Konuşmasına, “Şehitlerimizin kıymetli emanetleri, değerli gazilerimiz ve gazi yakınlarımız, sizleri en kalbi duygularımla, hürmetle, muhabbetle selamlıyorum.” diye başlayan Erdoğan, “Devlet korumasında yetişmiş gençlerimizden 193’ünün, engellilerimizden 2 bin 140’ının, şehit yakınları, gaziler ve gazi yakınlarımızdan da 370’inin atamasını yapmak üzere bir aradayız.” ifadesini kullandı.
Çeşitli kamu kuruluşlarına 3 bin 603 kişinin atanmasının hayırlı olmasını dileyen Erdoğan, şöyle devam etti:
“Bu kardeşlerimize görev yerlerinde başarılar temenni ediyorum. Türkiye’nin, Anayasamızda belirtilen sosyal devlet niteliğinin tezahürü olarak gördüğüm bu uygulamanın fiiliyata dönüştürülmesinde emeği geçenleri tebrik ediyorum. Geleneğimizde devlet, diğer pek çok vasfının yanı sıra kimsesizlerin de kimsesidir. Vefat veya çeşitli sebeplerle ailelerini kaybeden evlatlarımıza sahip çıkmak, onlara analık babalık yapmak devlet olarak boynumuzun borcudur. Osmanlı döneminde Eytam Nizamnamesi’nden hala faaliyet gösteren Darüşşafaka’nın kuruluşuna kadar bu amaçla oluşturulmuş pek çok yapı vardır.

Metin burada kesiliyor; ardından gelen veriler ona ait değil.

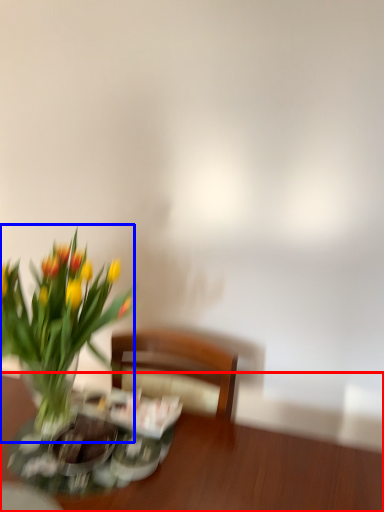 Question: Among these objects, which one is farthest to the camera, table (highlighted by a red box) or flower (highlighted by a blue box)?

Choices:
 (A) table
 (B) flower

Answer: (A)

Tarihimizin en önemli kurumları olan ve tüm dünyaya da ülkemizden yayılan vakıfların hemen tamamının senedinde öksüzlere ve yetimlere sahip çıkma maddesi yer almaktadır. Rahmetli Kazım Karabekir Paşa’nın Doğu Anadolu’da 1. Dünya Savaşı yıllarında yetim ve öksüz kalmış çocuklara sahip çıkarak gösterdiği alicenaplık bugün hafızalarımızda hala canlıdır.”
“Ne doğru dürüst eğitim alabiliyor ne de meslek sahibi olabiliyorlardı”

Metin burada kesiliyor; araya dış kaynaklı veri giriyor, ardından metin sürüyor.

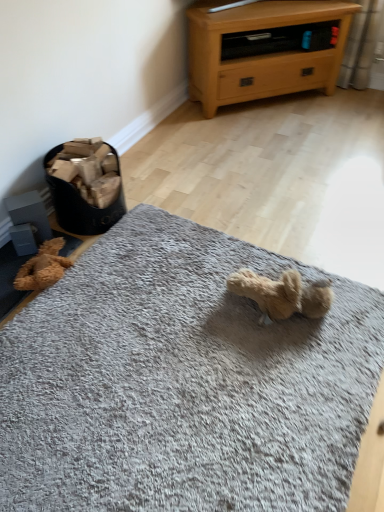 Question: Would you consider light oak wood chest of drawers at upper right to be distant from gray soft rug at center?

Choices:
 (A) no
 (B) yes

Answer: (B)

Question: Does light oak wood chest of drawers at upper right appear on the right side of gray soft rug at center?

Choices:
 (A) no
 (B) yes

Answer: (B)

Kazım Karabekir’in, himayesine aldığı 4 bin erkek ve 2 bin kız çocuğunun her türlü ihtiyaçlarını ve temel eğitimlerini karşılamanın yanında meslek sahibi de yaptığını anlatan Cumhurbaşkanı Erdoğan, bu modelin maalesef devam ettirilemediğini söyledi.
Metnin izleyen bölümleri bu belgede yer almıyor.